(EXERCISE DETAILS) You are asked to write out the entries exactly as they are given.

====

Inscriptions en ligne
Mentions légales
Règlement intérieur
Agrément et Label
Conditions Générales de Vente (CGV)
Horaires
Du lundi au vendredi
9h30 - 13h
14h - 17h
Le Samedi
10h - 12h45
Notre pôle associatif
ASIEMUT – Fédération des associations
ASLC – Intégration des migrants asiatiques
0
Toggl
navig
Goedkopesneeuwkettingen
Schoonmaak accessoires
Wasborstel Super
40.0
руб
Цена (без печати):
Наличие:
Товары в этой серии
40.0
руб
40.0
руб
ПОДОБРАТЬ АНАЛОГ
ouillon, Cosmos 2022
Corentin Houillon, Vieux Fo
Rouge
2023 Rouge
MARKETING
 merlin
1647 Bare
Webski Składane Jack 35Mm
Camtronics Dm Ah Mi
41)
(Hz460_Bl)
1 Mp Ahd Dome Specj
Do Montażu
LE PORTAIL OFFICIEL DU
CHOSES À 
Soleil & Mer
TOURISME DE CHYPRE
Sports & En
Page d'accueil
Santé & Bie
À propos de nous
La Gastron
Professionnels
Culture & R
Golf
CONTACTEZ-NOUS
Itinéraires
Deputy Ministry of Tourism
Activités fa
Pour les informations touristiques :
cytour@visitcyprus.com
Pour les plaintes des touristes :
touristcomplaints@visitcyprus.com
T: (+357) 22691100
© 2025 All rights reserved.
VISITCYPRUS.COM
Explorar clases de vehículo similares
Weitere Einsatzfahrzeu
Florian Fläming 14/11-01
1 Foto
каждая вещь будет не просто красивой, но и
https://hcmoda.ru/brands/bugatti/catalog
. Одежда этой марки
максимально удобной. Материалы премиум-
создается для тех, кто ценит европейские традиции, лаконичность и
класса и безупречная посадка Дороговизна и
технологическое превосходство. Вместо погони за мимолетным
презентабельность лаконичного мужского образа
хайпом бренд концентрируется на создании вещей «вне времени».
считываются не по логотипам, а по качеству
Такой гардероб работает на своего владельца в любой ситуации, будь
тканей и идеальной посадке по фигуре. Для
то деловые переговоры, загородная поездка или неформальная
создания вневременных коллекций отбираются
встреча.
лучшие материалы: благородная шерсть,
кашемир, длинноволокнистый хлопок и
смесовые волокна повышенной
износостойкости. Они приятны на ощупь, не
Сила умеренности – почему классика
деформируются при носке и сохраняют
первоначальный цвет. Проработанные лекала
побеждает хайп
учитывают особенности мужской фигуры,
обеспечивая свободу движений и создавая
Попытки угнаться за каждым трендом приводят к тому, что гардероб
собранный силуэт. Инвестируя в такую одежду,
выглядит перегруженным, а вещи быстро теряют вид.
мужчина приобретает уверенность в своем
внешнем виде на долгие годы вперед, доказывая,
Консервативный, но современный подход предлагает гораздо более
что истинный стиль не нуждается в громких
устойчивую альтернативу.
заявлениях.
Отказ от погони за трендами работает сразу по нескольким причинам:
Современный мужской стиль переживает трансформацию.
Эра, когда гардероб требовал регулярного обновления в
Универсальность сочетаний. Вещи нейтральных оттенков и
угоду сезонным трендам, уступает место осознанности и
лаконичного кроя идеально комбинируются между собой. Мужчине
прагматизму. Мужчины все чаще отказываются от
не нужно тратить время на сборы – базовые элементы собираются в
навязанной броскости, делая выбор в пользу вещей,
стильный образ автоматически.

====

(SOLUTION)
Inscriptions en ligne
Mentions légales
Règlement intérieur
Agrément et Label
Conditions Générales de Vente (CGV)
Horaires
Du lundi au vendredi
9h30 - 13h
14h - 17h
Le Samedi
10h - 12h45
Notre pôle associatif
ASIEMUT – Fédération des associations
ASLC – Intégration des migrants asiatiques
0
Toggl
navig
Goedkopesneeuwkettingen
Schoonmaak accessoires
Wasborstel Super
40.0
руб
Цена (без печати):
Наличие:
Товары в этой серии
40.0
руб
40.0
руб
ПОДОБРАТЬ АНАЛОГ
ouillon, Cosmos 2022
Corentin Houillon, Vieux Fo
Rouge
2023 Rouge
MARKETING
 merlin
1647 Bare
Webski Składane Jack 35Mm
Camtronics Dm Ah Mi
41)
(Hz460_Bl)
1 Mp Ahd Dome Specj
Do Montażu
LE PORTAIL OFFICIEL DU
CHOSES À 
Soleil & Mer
TOURISME DE CHYPRE
Sports & En
Page d'accueil
Santé & Bie
À propos de nous
La Gastron
Professionnels
Culture & R
Golf
CONTACTEZ-NOUS
Itinéraires
Deputy Ministry of Tourism
Activités fa
Pour les informations touristiques :
cytour@visitcyprus.com
Pour les plaintes des touristes :
touristcomplaints@visitcyprus.com
T: (+357) 22691100
© 2025 All rights reserved.
VISITCYPRUS.COM
Explorar clases de vehículo similares
Weitere Einsatzfahrzeu
Florian Fläming 14/11-01
1 Foto
каждая вещь будет не просто красивой, но и
https://hcmoda.ru/brands/bugatti/catalog
. Одежда этой марки
максимально удобной. Материалы премиум-
создается для тех, кто ценит европейские традиции, лаконичность и
класса и безупречная посадка Дороговизна и
технологическое превосходство. Вместо погони за мимолетным
презентабельность лаконичного мужского образа
хайпом бренд концентрируется на создании вещей «вне времени».
считываются не по логотипам, а по качеству
Такой гардероб работает на своего владельца в любой ситуации, будь
тканей и идеальной посадке по фигуре. Для
то деловые переговоры, загородная поездка или неформальная
создания вневременных коллекций отбираются
встреча.
лучшие материалы: благородная шерсть,
кашемир, длинноволокнистый хлопок и
смесовые волокна повышенной
износостойкости. Они приятны на ощупь, не
Сила умеренности – почему классика
деформируются при носке и сохраняют
первоначальный цвет. Проработанные лекала
побеждает хайп
учитывают особенности мужской фигуры,
обеспечивая свободу движений и создавая
Попытки угнаться за каждым трендом приводят к тому, что гардероб
собранный силуэт. Инвестируя в такую одежду,
выглядит перегруженным, а вещи быстро теряют вид.
мужчина приобретает уверенность в своем
внешнем виде на долгие годы вперед, доказывая,
Консервативный, но современный подход предлагает гораздо более
что истинный стиль не нуждается в громких
устойчивую альтернативу.
заявлениях.
Отказ от погони за трендами работает сразу по нескольким причинам:
Современный мужской стиль переживает трансформацию.
Эра, когда гардероб требовал регулярного обновления в
Универсальность сочетаний. Вещи нейтральных оттенков и
угоду сезонным трендам, уступает место осознанности и
лаконичного кроя идеально комбинируются между собой. Мужчине
прагматизму. Мужчины все чаще отказываются от
не нужно тратить время на сборы – базовые элементы собираются в
навязанной броскости, делая выбор в пользу вещей,
стильный образ автоматически.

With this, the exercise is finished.